(EXERCISE MATERIAL Opens)

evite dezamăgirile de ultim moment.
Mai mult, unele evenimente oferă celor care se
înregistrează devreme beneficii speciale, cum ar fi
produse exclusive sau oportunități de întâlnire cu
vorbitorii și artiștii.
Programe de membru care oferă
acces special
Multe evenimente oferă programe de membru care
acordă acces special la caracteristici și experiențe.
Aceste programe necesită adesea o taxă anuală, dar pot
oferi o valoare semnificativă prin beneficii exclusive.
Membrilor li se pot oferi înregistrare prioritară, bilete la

(EXERCISE MATERIAL Closes)
(EXERCISE MATERIAL Opens)

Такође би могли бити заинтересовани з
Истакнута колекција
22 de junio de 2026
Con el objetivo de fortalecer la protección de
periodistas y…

(EXERCISE MATERIAL Closes)

Of the lines above, retype only those from the line containing "Истакнута колекција" through the line containing "periodistas y…", including both, exactly.

Истакнута колекција
22 de junio de 2026
Con el objetivo de fortalecer la protección de
periodistas y…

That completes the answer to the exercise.